The film plot was fairly straightforward.  The New York Times had just published a series of articles from a leaked classified study commissioned by the U.S. government on the U.S. role in Indochina from World War II to the late ’60s. I believe Bob McNamara was its principal author.  Stunningly, the study concluded that the chances of winning the Vietnam War were next to nothing. Daniel Ellsberg, who leaked the document to the Times happened to be a friend of a Post employee played by Bob Odenkirk, of Better Call Saul and Breaking Bad fame.  He obtained the documents from Ellsberg after the Times had been hit with a court injunction on national security grounds to stop publishing the leaks from the study.  The Post, then owned by Cathyrn Graham, played by Meryl Streep, had to decide whether to publish portions of the papers they had obtained from Ellsberg, during this injunction period knowing it would be in violation of the law.  I won’t tell you whether they did or not – you’ll have to see the film to find out, but I will say there was a lot of drama around what to do, complicated by the fact that the Washington Post was in the process of becoming a publically traded entity, to try to become a nationally viable newspaper.

The acting was serviceable in all respects; even understated.  No character dominated the action or stood out as the star.  Meryl Streep probably captured Cathyrn Graham exactly as she was, somewhat overwhelmed with the responsibility of taking over a newspaper that had been in her husband’s family for years, but courageous particularly in the face of the male-dominated newspaper business.
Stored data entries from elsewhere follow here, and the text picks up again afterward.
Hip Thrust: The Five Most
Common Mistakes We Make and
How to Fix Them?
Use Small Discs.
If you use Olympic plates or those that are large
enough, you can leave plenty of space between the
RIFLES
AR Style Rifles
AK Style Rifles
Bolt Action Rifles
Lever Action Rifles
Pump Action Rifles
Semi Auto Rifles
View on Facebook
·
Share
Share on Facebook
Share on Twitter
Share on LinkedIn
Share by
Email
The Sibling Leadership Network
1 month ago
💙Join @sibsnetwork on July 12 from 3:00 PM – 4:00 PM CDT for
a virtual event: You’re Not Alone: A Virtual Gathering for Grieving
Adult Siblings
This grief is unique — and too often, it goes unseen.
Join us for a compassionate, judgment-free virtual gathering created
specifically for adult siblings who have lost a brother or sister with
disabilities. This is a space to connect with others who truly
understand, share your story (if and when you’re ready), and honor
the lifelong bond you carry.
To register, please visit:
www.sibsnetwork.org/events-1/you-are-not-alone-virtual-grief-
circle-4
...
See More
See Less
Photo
Though she was depicted as more of a socialite, by the end of the movie, she had evolved into a significant feminist influence. Tom Hanks, who played the editor Ben Bradlee, was an important force and one who Graham clearly trusted.  Their on-screen chemistry was not magical, but appropriate for an editor-owner relationship.

My quibble with the film was the shots of protests and other street scenes.  I did not get the feeling of the ’70s which seemed inauthentic and staged.  The hippies were too clean.  The smokers looked like they had not yet learned how to smoke.  The cars were not representative of what one might have seen on the streets at that time – like the hippies, too clean; straight out of central casting.

What makes the film compelling is not the acting or the cinematography but the subject matter.  Just as then, freedom of speech is under assault by an authoritarian President who is not fit for office.  Trump’s endless attacks on the press are concerning.  He has been trying to bring down the press because he believes it provides too many checks on his power.  He fears reporters and authors, not to mention the special prosecutor, have gotten too close to exposing his misdeeds and possible crimes during the campaign and as President.  He lashes out with the phrase “fake news” anytime something is published about him that he doesn’t like.  He has repeatedly called reporters awful people; he has called the Times the “failing” New York Times even though it is thriving; he just threatened lawsuits against an author and publisher for an unflattering book about himself and his presidency.  And his threat to strengthen libel laws is clearly an attempt to silence his critics.  His dictatorial style cannot be tolerated, and our free press must continue to call him out and not be intimidated.  He may have bullied his way into the presidency, but now he must function within a constitutional democracy with checks and balances. The Supreme Court upheld the power of the first amendment, ruling in favor of the press publishing the Pentagon Papers which ultimately led to the end of the Vietnam War and the Nixon presidency.  Trump, are you listening?